[Numpy-discussion] Vectorizing code, for loops, and all that

Mon Oct 2 19:49:52 EDT 2006

Travis Oliphant wrote:
> Albert Strasheim wrote:
>
>   
>> In [571]: x1 = N.random.randn(2000,39)
>>
>> In [572]: y1 = N.random.randn(64,39)
>>
>> In [574]: %timeit z1=x1[...,N.newaxis,...]-y1 10 loops, best of 3: 703 ms
>> per loop
>>
>> In [575]: z1.shape
>> Out[575]: (2000, 64, 39)
>>
>> As far as I can figure, this operation is doing 2000*64*39 subtractions.
>> Doing this straight up yields the following:
>>
>> In [576]: x2 = N.random.randn(2000,64,39)
>>
>> In [577]: y2 = N.random.randn(2000,64,39)
>>
>> In [578]: %timeit z2 = x2-y2
>> 10 loops, best of 3: 108 ms per loop
>>
>> Does anybody have any ideas on why this is so much faster? Hopefully I
>> didn't mess up somewhere...
>>  
>>
>>     
>
> I suspect I know why, although the difference seems rather large.  There 
> is code optimization that is being taken advantage of in the second 
> case.  If you have contiguous arrays (no broadcasting needed), then 1 
> C-loop is used for the subtraction (your second case).
>
> In the first case you are using broadcasting to generate the larger 
> array.  This requires more complicated looping constructs under the 
> covers which causes your overhead.  Bascially, you will have 64*39 1-d 
> loops of 2000 elements each in the first example with a bit of 
> calculation over-head to reset the pointers before each loop.
>
> In the ufunc code, compare the ONE_UFUNCLOOP case with the 
> NOBUFFER_UFUNCLOOP case.  If you want to be sure what is running 
> un-comment the fprintf statements so you can tell.
>
> I'm surprised the overhead of adjusting pointers is so high, but then 
> again you are probably getting a lot of cache misses in the first case 
> so there is more to it than that, the loops may run more slowly too.
>
>   
I suspect that Travis is basically right about why your simple 
subtraction runs much faster than your test case.

However, that doesn't mean you can't do better than at present. When 
dealing with large, multidimensional arrays my experience has been that 
unrolling all of the for loops is frequently counterproductive. I chalk 
this up to two factors: first that you tend to end up generating large 
temporary arrays and this in turn leads to cache misses.

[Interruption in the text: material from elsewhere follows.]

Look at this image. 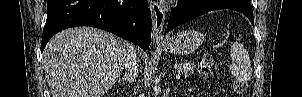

Second, you 
loose flexibility in how you perform the calculation, which in turns 
limits other possible explanations.

I just spent a while playing with this, and assuming I've correctly 
translated your original intent I've come up with two alternative, 
looping versions that run, respectively 2 and 3 times faster. I've a 
feeling that kmean3, the fastest one, still has a little more room to be 
sped up, but I'm out of time now. Code is below

-tim

import numpy as N

data = N.random.randn(2000, 39)

def kmean0(data):
    nclusters = 64
    code = data[0:nclusters,:]
    return N.sum((data[...,N.newaxis,...]-code)**2, 2).argmin(axis=1)

def kmean1(data):
    nclusters = 64
    code = data[0:nclusters,:]
    z = data[:,N.newaxis,:]
    z = z-code
    z = z**2
    z = N.sum(z, 2)
    return z.argmin(axis=1)

def kmean2(data):
    nclusters = 64
    naxes = data.shape[-1]
    code = data[0:nclusters,:]
    data = data[:, N.newaxis]
    allz = N.zeros([len(data)])
    for i, x in enumerate(data):
        z = (x - code)
        z **= 2
        allz[i] = z.sum(-1).argmin(0)
    return allz

def kmean3(data):
    nclusters = 64
    naxes = data.shape[-1]
    code = data[0:nclusters]
    totals = N.zeros([nclusters, len(data)], float)
    transdata = data.transpose().copy()
    for cluster, tot in zip(code, totals):
        for di, ci in zip(transdata, cluster):
            delta = di - ci
            delta **=2
            tot += delta
    return totals.argmin(axis=0)

if __name__ == '__main__':
    assert N.alltrue(kmean0(data) == kmean1(data))
    assert N.alltrue(kmean0(data) == kmean2(data))
    assert N.alltrue(kmean0(data) == kmean3(data))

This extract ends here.